New features of jdk9: String compression and character encoding
brief introduction
What is the underlying storage of string? I believe most people will say it's an array. If you ask again, what array is used to store it? I believe different people have different answers.
Before jdk9, the underlying storage structure of string is char [], and a char needs to occupy two bytes of storage units.
It is said that JDK developers have investigated the heap dump information of thousands of applications, and then come to a conclusion: most strings are represented by Latin-1 character coding. Only one byte is enough to store, and two bytes are completely wasted.
It is said that they used big data + artificial intelligence, and we can't believe their conclusion.
So after jdk9, the underlying storage of strings becomes byte [].
Underlying implementation
Let's take a look at the implementation of string before java9:
public final class String
implements java.io.Serializable,Comparable<String>,CharSequence {
//The value is used for character storage.
private final char value[];
}
Let's look at the implementation of string and some key variables in java9:
public final class String
implements java.io.Serializable,CharSequence {
/** The value is used for character storage. */
@Stable
private final byte[] value;
private final byte coder;
@Native static final byte latin1 = 0;
@Native static final byte UTF16 = 1;
static final boolean COMPACT_STRINGS;
static {
COMPACT_STRINGS = true;
}
From the code, we can see that the underlying storage has become byte [].
Take another look at the coder variable.
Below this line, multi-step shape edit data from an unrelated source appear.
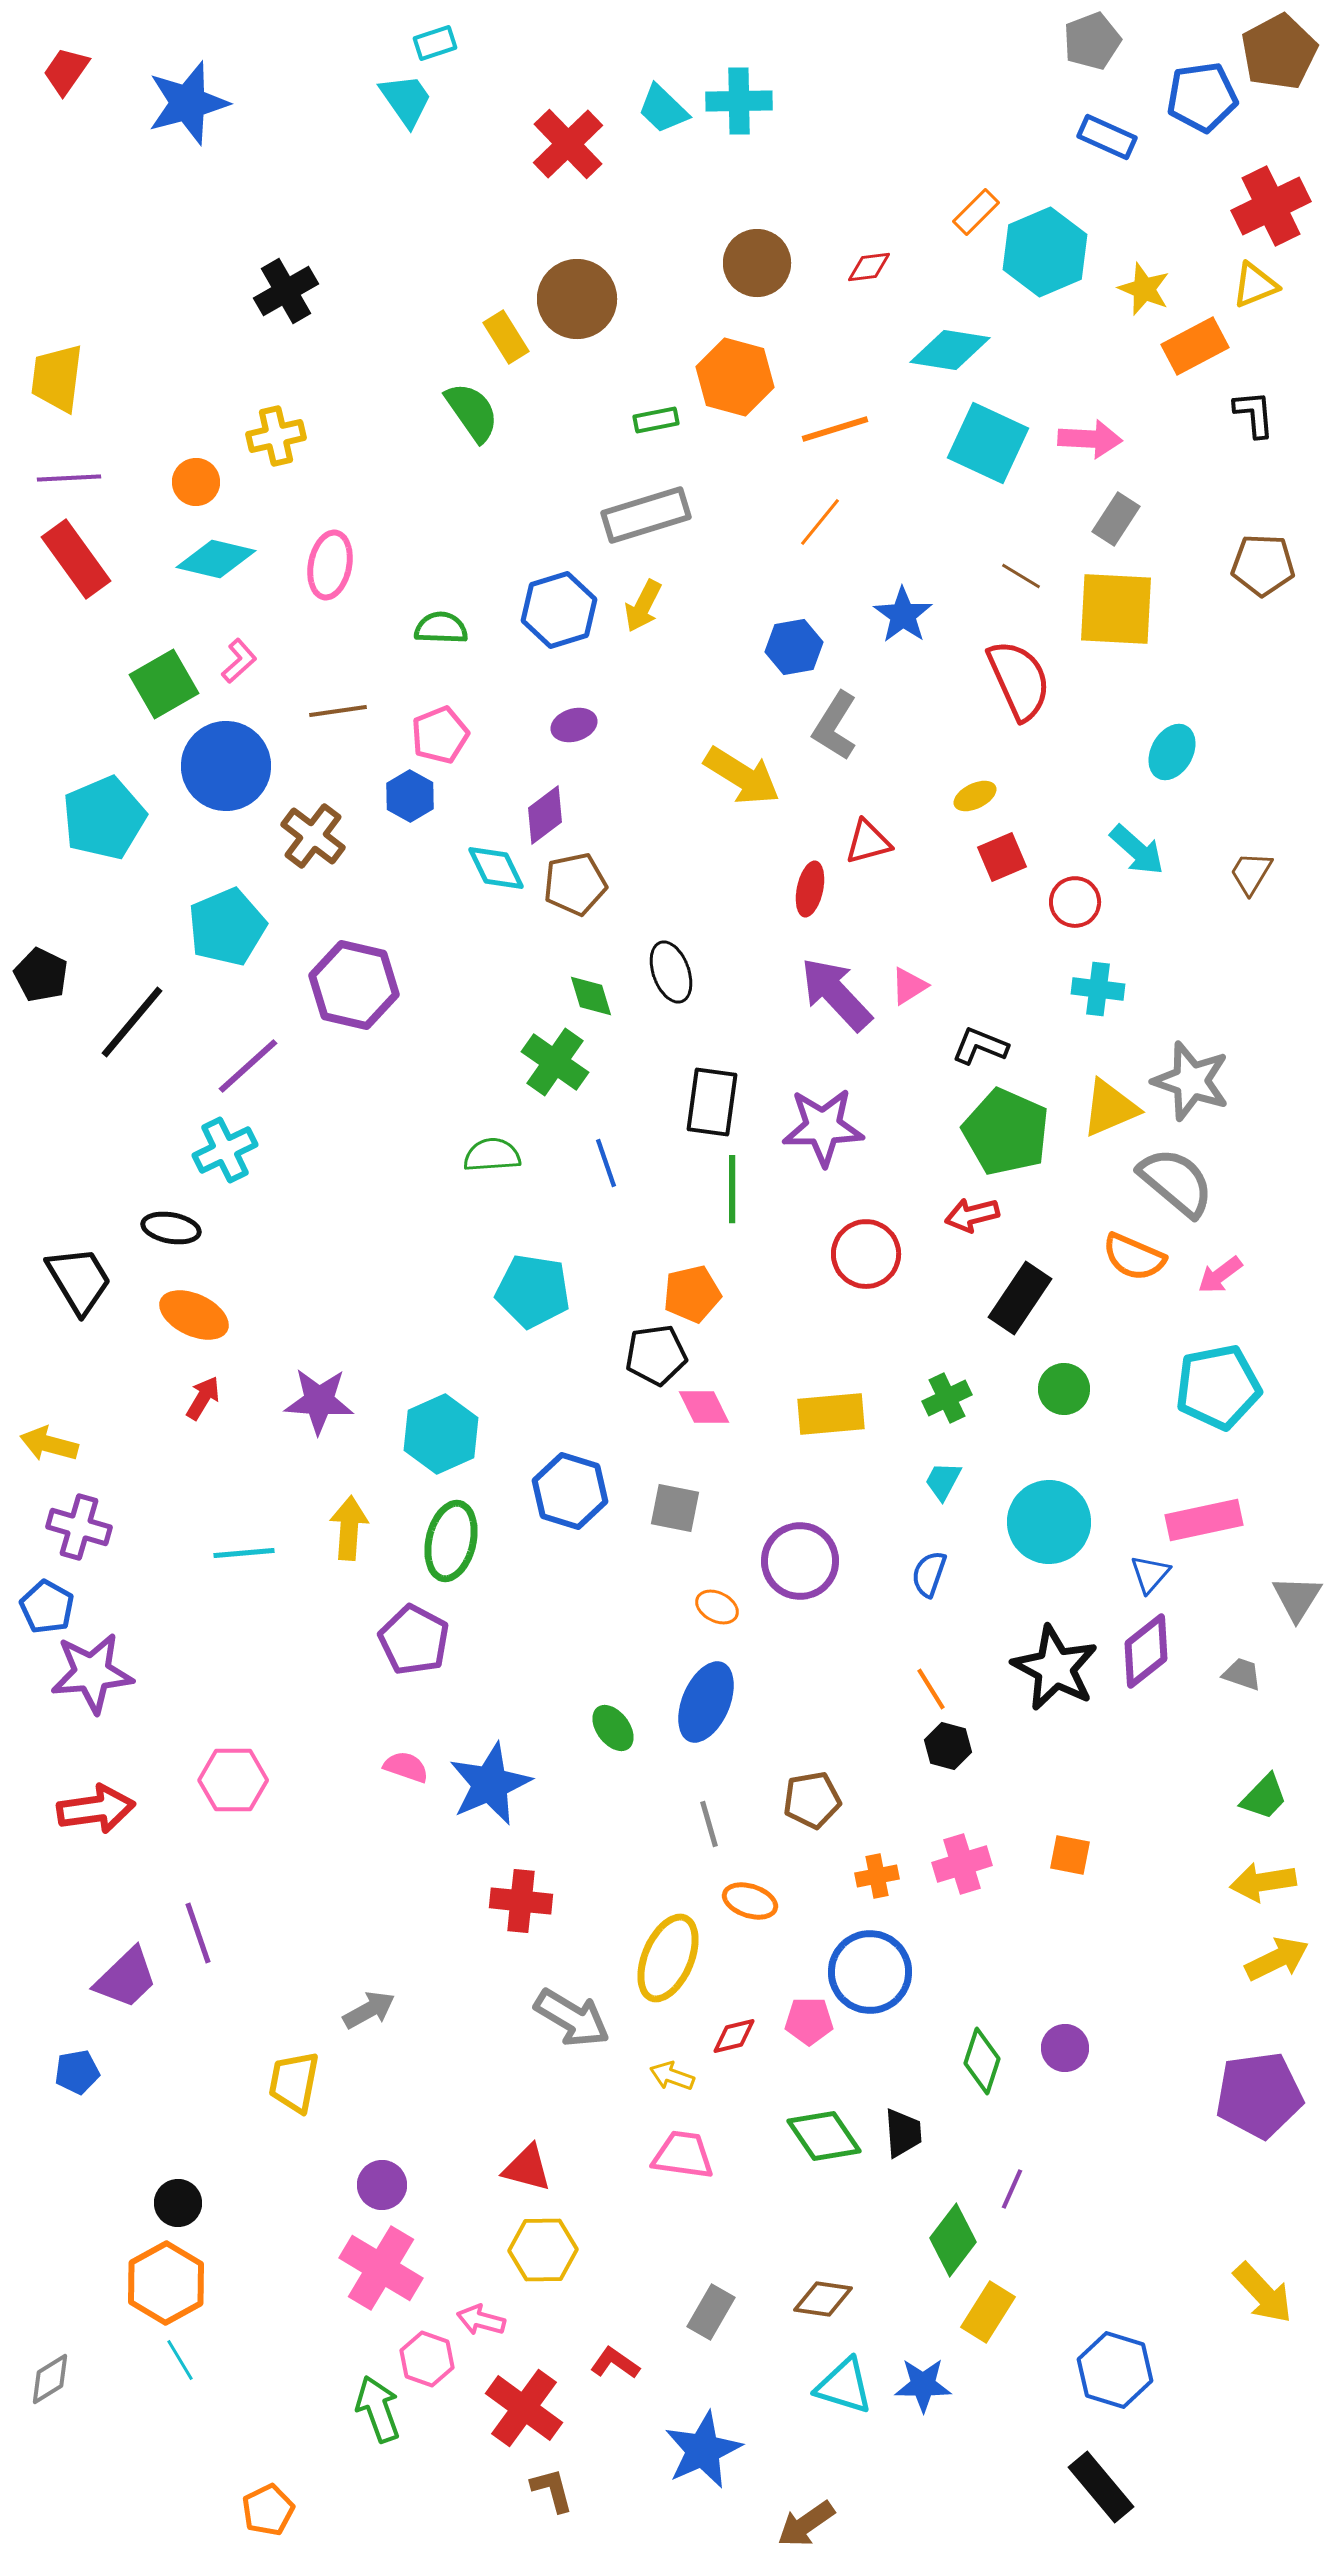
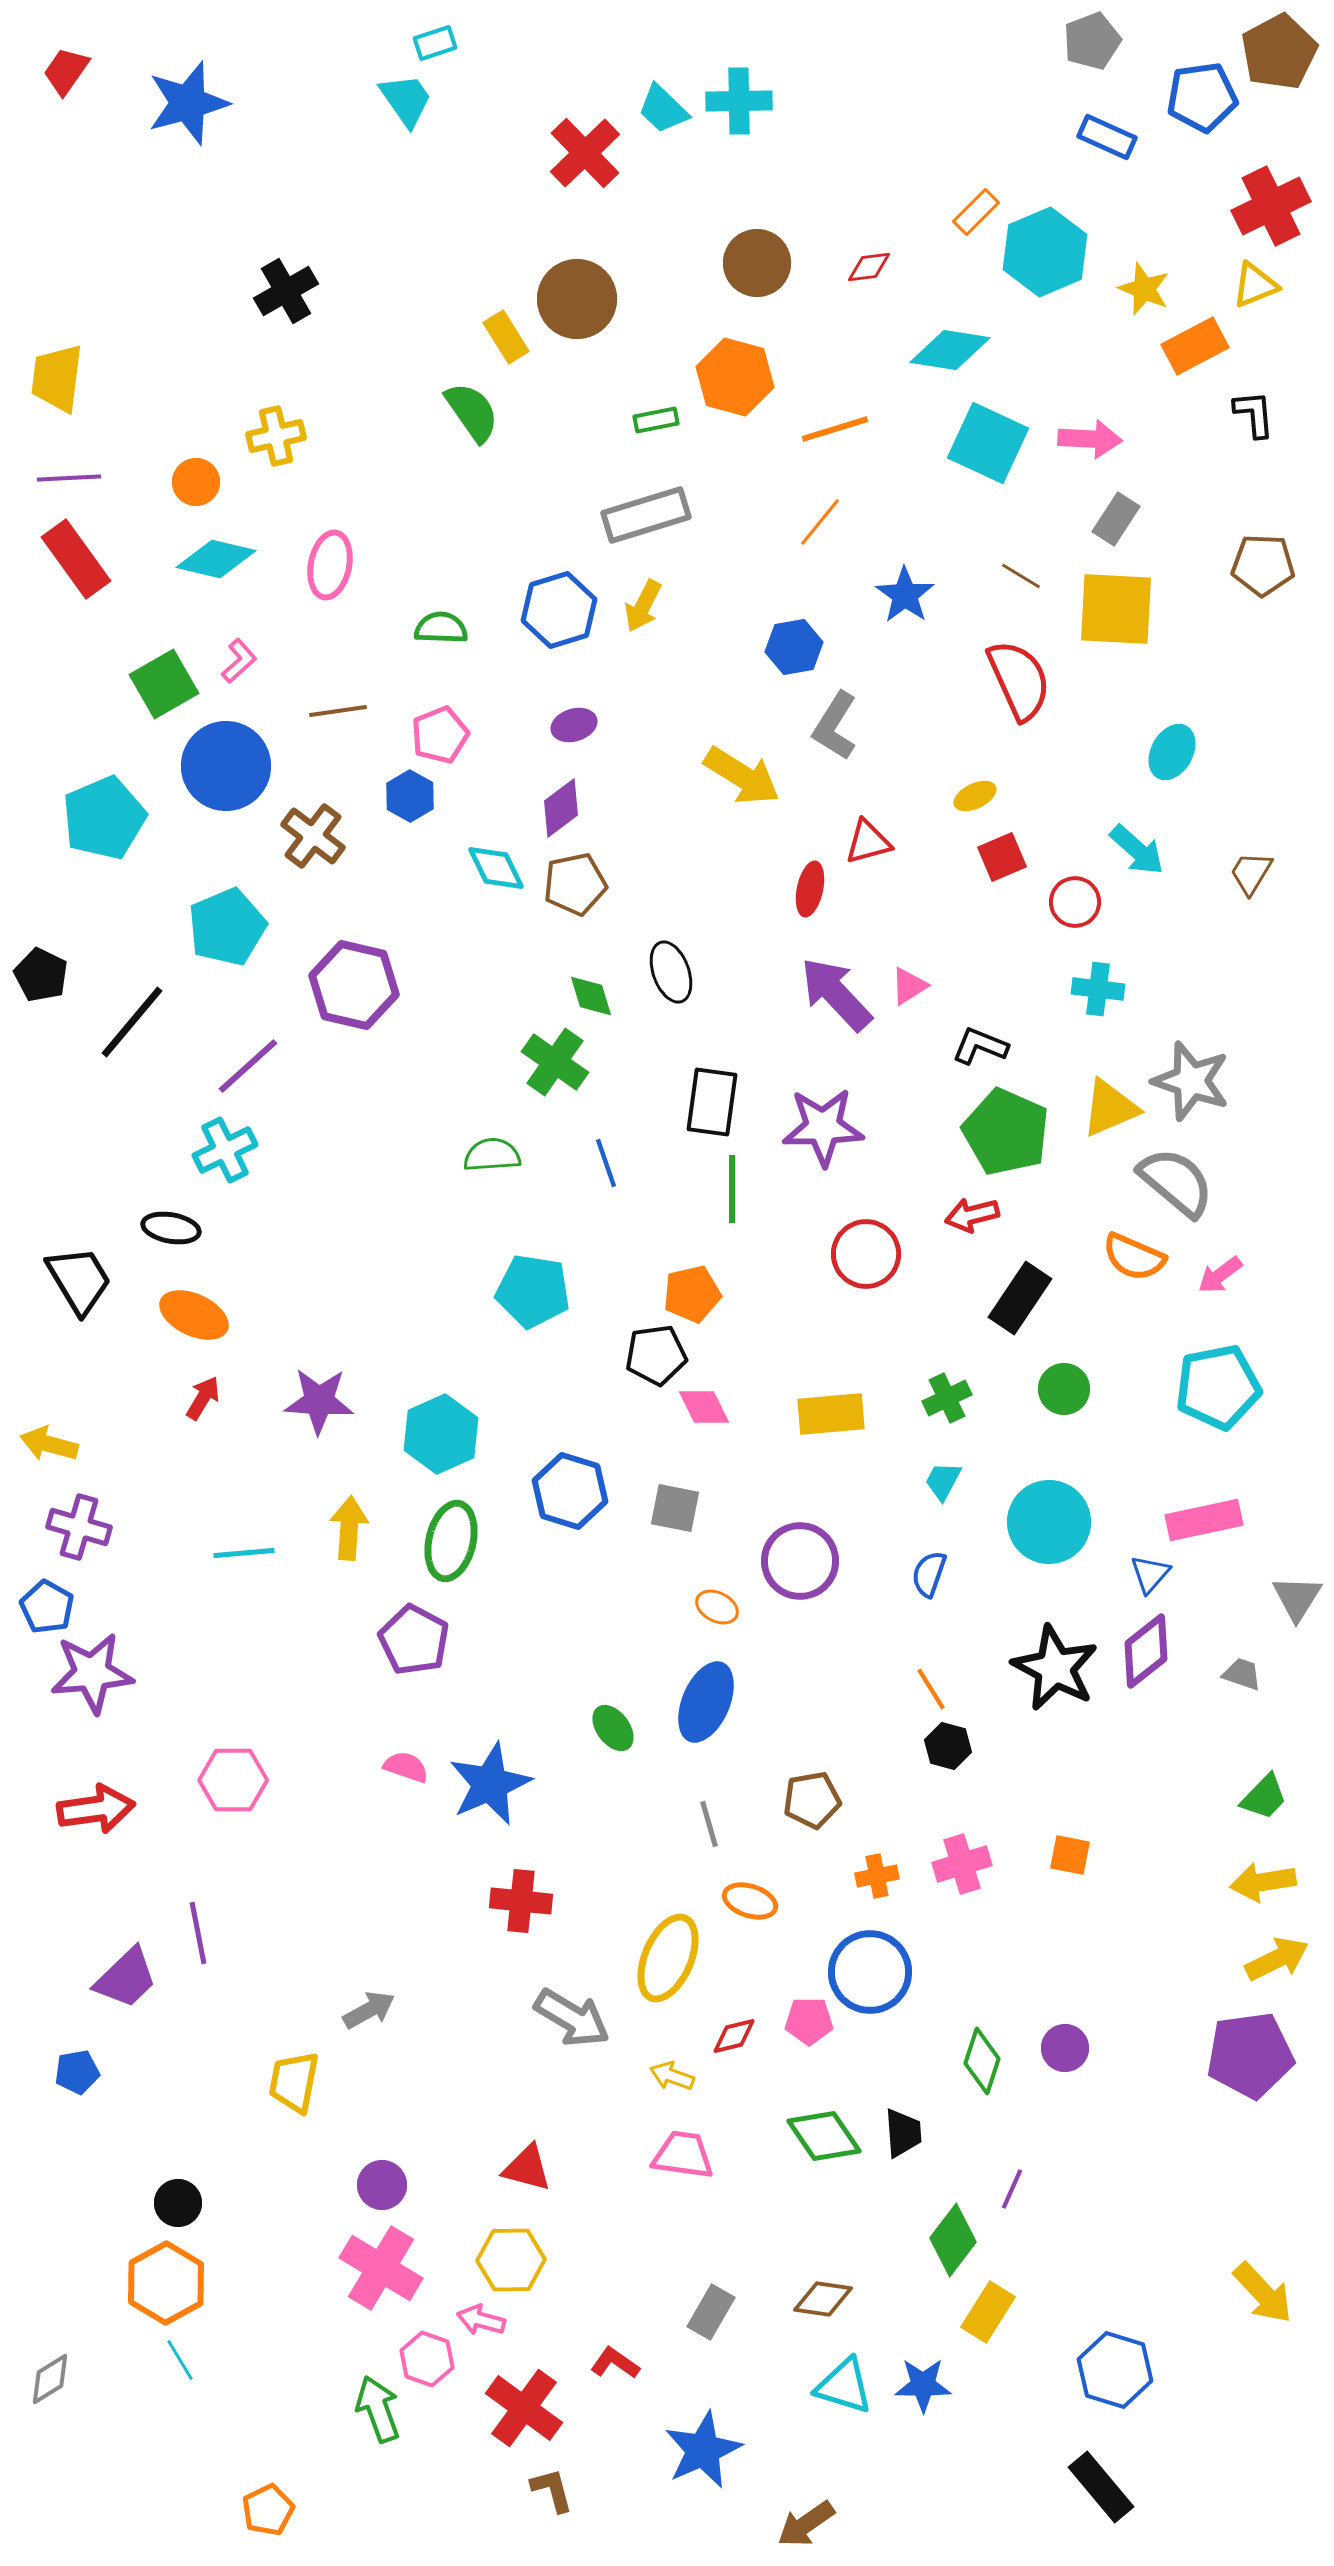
red cross at (568, 144): moved 17 px right, 9 px down
blue star at (903, 615): moved 2 px right, 20 px up
purple diamond at (545, 815): moved 16 px right, 7 px up
purple line at (198, 1933): rotated 8 degrees clockwise
purple pentagon at (1259, 2095): moved 9 px left, 40 px up
yellow hexagon at (543, 2250): moved 32 px left, 10 px down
Coder represents the encoding format. At present, string supports two encoding formats, Latin1 and utf16.
Latin1 needs to be stored in one byte. Utf16 needs 2 bytes or 4 bytes to store.
And compact_ Strings is used to control whether the compact function of string is enabled. By default, compact_ The strings function is on.
If we want to turn off compact_ For the strings function, you can use the - XX: - compactstrings parameter.